→ **Supplied information**:
****************
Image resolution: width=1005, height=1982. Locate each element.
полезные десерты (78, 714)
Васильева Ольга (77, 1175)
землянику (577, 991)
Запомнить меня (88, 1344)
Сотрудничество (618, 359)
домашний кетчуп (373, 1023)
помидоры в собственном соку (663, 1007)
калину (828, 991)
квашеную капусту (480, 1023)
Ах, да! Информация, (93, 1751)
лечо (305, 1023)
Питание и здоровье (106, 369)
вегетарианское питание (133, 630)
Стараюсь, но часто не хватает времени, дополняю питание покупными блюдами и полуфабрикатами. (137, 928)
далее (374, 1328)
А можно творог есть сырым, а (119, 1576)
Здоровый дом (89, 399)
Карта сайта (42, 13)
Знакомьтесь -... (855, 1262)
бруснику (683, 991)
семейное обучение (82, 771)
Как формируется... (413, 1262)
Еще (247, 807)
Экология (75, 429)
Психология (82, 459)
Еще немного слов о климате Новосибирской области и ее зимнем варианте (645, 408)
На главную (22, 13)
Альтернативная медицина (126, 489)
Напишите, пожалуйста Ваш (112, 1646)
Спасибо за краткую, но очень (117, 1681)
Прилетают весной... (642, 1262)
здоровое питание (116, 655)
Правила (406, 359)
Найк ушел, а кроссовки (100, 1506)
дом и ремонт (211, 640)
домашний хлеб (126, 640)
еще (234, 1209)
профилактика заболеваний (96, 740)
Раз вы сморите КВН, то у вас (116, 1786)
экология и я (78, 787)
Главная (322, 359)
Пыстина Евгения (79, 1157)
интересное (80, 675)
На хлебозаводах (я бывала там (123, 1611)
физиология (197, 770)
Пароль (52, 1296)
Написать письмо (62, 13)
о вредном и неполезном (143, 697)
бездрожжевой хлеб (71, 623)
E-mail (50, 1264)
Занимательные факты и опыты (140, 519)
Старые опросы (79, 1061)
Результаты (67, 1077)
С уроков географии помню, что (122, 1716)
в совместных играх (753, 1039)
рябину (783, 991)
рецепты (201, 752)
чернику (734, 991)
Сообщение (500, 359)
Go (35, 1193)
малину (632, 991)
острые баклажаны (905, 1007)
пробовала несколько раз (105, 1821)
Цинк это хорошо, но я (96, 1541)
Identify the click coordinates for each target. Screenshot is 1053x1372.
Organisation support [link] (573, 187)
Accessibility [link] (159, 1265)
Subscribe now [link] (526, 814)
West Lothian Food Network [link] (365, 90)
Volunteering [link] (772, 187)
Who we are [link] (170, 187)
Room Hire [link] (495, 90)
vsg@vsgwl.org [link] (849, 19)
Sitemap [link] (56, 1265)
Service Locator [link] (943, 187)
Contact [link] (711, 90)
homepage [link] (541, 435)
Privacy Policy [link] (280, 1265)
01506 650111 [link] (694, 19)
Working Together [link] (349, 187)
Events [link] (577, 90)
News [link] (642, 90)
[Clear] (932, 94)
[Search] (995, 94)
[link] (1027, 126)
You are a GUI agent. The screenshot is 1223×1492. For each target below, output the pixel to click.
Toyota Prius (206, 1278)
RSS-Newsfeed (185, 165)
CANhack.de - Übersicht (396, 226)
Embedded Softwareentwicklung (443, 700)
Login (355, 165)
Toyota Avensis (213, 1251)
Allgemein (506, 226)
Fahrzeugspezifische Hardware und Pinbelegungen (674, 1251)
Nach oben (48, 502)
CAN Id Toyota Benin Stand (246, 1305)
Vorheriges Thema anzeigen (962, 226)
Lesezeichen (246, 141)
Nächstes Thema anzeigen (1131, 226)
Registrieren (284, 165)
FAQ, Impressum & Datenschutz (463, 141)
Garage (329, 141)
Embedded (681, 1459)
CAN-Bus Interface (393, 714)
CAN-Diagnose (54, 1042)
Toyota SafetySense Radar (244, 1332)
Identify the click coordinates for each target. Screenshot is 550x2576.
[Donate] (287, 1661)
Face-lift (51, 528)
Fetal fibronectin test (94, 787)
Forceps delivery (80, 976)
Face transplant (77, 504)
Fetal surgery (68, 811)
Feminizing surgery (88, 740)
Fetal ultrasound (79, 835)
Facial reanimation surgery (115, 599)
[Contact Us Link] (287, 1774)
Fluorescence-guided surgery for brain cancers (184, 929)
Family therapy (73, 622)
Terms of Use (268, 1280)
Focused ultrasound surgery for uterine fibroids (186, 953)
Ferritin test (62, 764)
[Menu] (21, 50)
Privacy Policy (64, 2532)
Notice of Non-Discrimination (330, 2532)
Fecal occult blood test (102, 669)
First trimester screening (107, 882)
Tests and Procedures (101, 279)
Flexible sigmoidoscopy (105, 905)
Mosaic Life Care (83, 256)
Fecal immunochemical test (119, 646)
****************
→ **Instructions to follow**:
The material must be written out again in full and without changes.

→ **Answer to this task**:
Image resolution: width=1005, height=1982. Locate each element.
полезные десерты (78, 714)
Васильева Ольга (77, 1175)
землянику (577, 991)
Запомнить меня (88, 1344)
Сотрудничество (618, 359)
домашний кетчуп (373, 1023)
помидоры в собственном соку (663, 1007)
калину (828, 991)
квашеную капусту (480, 1023)
Ах, да! Информация, (93, 1751)
лечо (305, 1023)
Питание и здоровье (106, 369)
вегетарианское питание (133, 630)
Стараюсь, но часто не хватает времени, дополняю питание покупными блюдами и полуфабрикатами. (137, 928)
далее (374, 1328)
А можно творог есть сырым, а (119, 1576)
Здоровый дом (89, 399)
Карта сайта (42, 13)
Знакомьтесь -... (855, 1262)
бруснику (683, 991)
семейное обучение (82, 771)
Как формируется... (413, 1262)
Еще (247, 807)
Экология (75, 429)
Психология (82, 459)
Еще немного слов о климате Новосибирской области и ее зимнем варианте (645, 408)
На главную (22, 13)
Альтернативная медицина (126, 489)
Напишите, пожалуйста Ваш (112, 1646)
Спасибо за краткую, но очень (117, 1681)
Прилетают весной... (642, 1262)
здоровое питание (116, 655)
Правила (406, 359)
Найк ушел, а кроссовки (100, 1506)
дом и ремонт (211, 640)
домашний хлеб (126, 640)
еще (234, 1209)
профилактика заболеваний (96, 740)
Раз вы сморите КВН, то у вас (116, 1786)
экология и я (78, 787)
Главная (322, 359)
Пыстина Евгения (79, 1157)
интересное (80, 675)
На хлебозаводах (я бывала там (123, 1611)
физиология (197, 770)
Пароль (52, 1296)
Написать письмо (62, 13)
о вредном и неполезном (143, 697)
бездрожжевой хлеб (71, 623)
E-mail (50, 1264)
Занимательные факты и опыты (140, 519)
Старые опросы (79, 1061)
Результаты (67, 1077)
С уроков географии помню, что (122, 1716)
в совместных играх (753, 1039)
рябину (783, 991)
рецепты (201, 752)
чернику (734, 991)
Сообщение (500, 359)
Go (35, 1193)
малину (632, 991)
острые баклажаны (905, 1007)
пробовала несколько раз (105, 1821)
Цинк это хорошо, но я (96, 1541)
Identify the click coordinates for each target. Screenshot is 1053x1372.
Organisation support [link] (573, 187)
Accessibility [link] (159, 1265)
Subscribe now [link] (526, 814)
West Lothian Food Network [link] (365, 90)
Volunteering [link] (772, 187)
Who we are [link] (170, 187)
Room Hire [link] (495, 90)
vsg@vsgwl.org [link] (849, 19)
Sitemap [link] (56, 1265)
Service Locator [link] (943, 187)
Contact [link] (711, 90)
homepage [link] (541, 435)
Privacy Policy [link] (280, 1265)
01506 650111 [link] (694, 19)
Working Together [link] (349, 187)
Events [link] (577, 90)
News [link] (642, 90)
[Clear] (932, 94)
[Search] (995, 94)
[link] (1027, 126)
You are a GUI agent. The screenshot is 1223×1492. For each target below, output the pixel to click.
Toyota Prius (206, 1278)
RSS-Newsfeed (185, 165)
CANhack.de - Übersicht (396, 226)
Embedded Softwareentwicklung (443, 700)
Login (355, 165)
Toyota Avensis (213, 1251)
Allgemein (506, 226)
Fahrzeugspezifische Hardware und Pinbelegungen (674, 1251)
Nach oben (48, 502)
CAN Id Toyota Benin Stand (246, 1305)
Vorheriges Thema anzeigen (962, 226)
Lesezeichen (246, 141)
Nächstes Thema anzeigen (1131, 226)
Registrieren (284, 165)
FAQ, Impressum & Datenschutz (463, 141)
Garage (329, 141)
Embedded (681, 1459)
CAN-Bus Interface (393, 714)
CAN-Diagnose (54, 1042)
Toyota SafetySense Radar (244, 1332)
Identify the click coordinates for each target. Screenshot is 550x2576.
[Donate] (287, 1661)
Face-lift (51, 528)
Fetal fibronectin test (94, 787)
Forceps delivery (80, 976)
Face transplant (77, 504)
Fetal surgery (68, 811)
Feminizing surgery (88, 740)
Fetal ultrasound (79, 835)
Facial reanimation surgery (115, 599)
[Contact Us Link] (287, 1774)
Fluorescence-guided surgery for brain cancers (184, 929)
Family therapy (73, 622)
Terms of Use (268, 1280)
Focused ultrasound surgery for uterine fibroids (186, 953)
Ferritin test (62, 764)
[Menu] (21, 50)
Privacy Policy (64, 2532)
Notice of Non-Discrimination (330, 2532)
Fecal occult blood test (102, 669)
First trimester screening (107, 882)
Tests and Procedures (101, 279)
Flexible sigmoidoscopy (105, 905)
Mosaic Life Care (83, 256)
Fecal immunochemical test (119, 646)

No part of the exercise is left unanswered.